Please bear with me: these are not comprehensive instructions for these programs, but a brief introduction to each of them, followed by a description of how I integrated them into my thesis-writing workflow. Feel free to ask questions in the comments and I’ll do my best to help, or better yet, refer you to better source to provide you with answers
(I used a fantastic little program called ‘Skitch‘ to add the numbers, arrows and circles to the images in this post)
First, a bit of an introduction to the software:
Skim is open-source software, but currently only available for Mac OSX.
Skim is a PDF viewer that has added functionality of a powerful note-taker. You can highlight, underline, and enclose shapes sections of the text of a PDF. You can add your own notes and annotations – either directly onto the PDF, or ‘anchored’ to a particular location within the text.

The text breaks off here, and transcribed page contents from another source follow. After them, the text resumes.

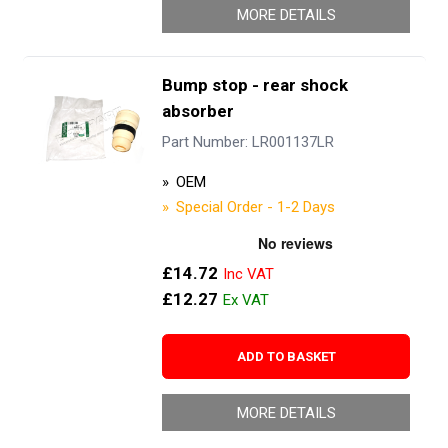
MORE DETAILS
Bump stop - rear shock
absorber
Part Number: LR001137LR
OEM
Special Order - 1-2 Days
£14.72
£12.27
ADD TO BASKET
MORE DETAILS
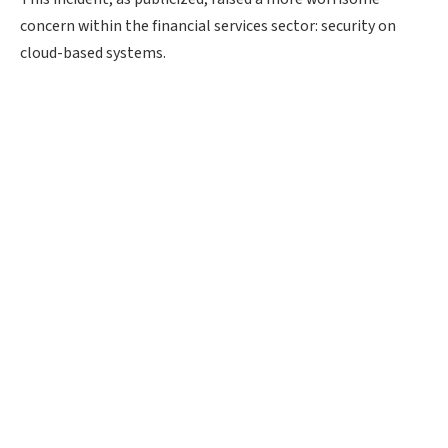
concern within the financial services sector: security on
cloud-based systems.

The ability to take ‘snapshots’ enhances the experience by allowing you to ‘grab’ areas of the PDF into notes, and that includes images, charts, tables and figures.
Reading and taking notes electronically is not for everyone, or for all circumstances, but it can be very useful. This is just how I did it. I would read the hard copy of a PDF and make my notes by hand in illegible scrawls, THEN input my notes into the electronic copy in Skim. Why? Because Skim allows you not just to view your notations on screen, but also to search, edit, and add to your clippings and notes, and to export these to a Rich Text Format document (RTF), which you can then import into your writing program or your bibliographic database, in fact any application that can handle text. We’ll come back to Skim in a moment.
Scrivener 2.0 is for Mac OSX, but a Windows version is currently in beta testing phase- and also a Linux version.
Scrivener is a powerful ‘content-generation’ tool. It is so much more than a ‘word-processor’, with it’s capability of handling huge projects (a 100,000-word novel or thesis doesn’t tax it in the slightest) in multiple sections, drag-and-drop functionality, notes and keyword integrations, integral handler for imported documents, images and more. And yet at the same time, Scrivener is so much less than a ‘word-processor’- in all the right ways – reducing clutter and redundant functionality, removing irrelevant software bloat.
Don’t be daunted though: Scrivener puts you firmly in charge as master of your writing and research, with a fully customisable interface and comprehensive keyboard shortcuts. You can use as little or as much of its power as you choose – nothing gets in the way. Scrivener’s raison d’etre is to get you to the completion of a first draft (or second, or third…).
I first tried out Scrivener back in the early days of my research (2007), when I was looking for software that could file and retrieve all my research-related scribblings, annual reports, and conference abstracts in a single, freely-accessible place, yet allowed me to search across all the different types of document, and to use the text as a basis for writing my thesis. Scrivener came up trumps, and by a long mile too. It has come a long way since then, the most recent overhaul to 2.0 being an absolute bargain at only $45 (currently £29.59) full price, with an educational licence being a mere £25.15. Frankly, you can’t afford not to have this tool in your research armoury. If you’re not sure, you can download the fully-functional free trial and take 30 days to find out how Scrivener can work for you. That’s 30 days of use, not just 30 days from download date, so take your time
How I used Skim with Scrivener to write my thesis
In this section I assume that you have had a little experience of the software. Workflow is a very a personal thing. There is no holy grail or magic bullet: you must find out what works best for you, and be aware that this might change, as your research and writing progresses, and as your expectations of your workflow increase (they will). Both Skim and Scrivener are extremely powerful and flexible – I doubt I’ve encountered even half the possibilities – so, with the caveat that this is just my workflow, not the workflow, I’ll get on with it.
Skim: Annotate your PDF
Open your PDF in Skim, and annotate it. Here I’m just using a recent published article related to my doctoral research. In the screenshot below, I have closed the Contents pane and opened the Notes pane (to the right of the document).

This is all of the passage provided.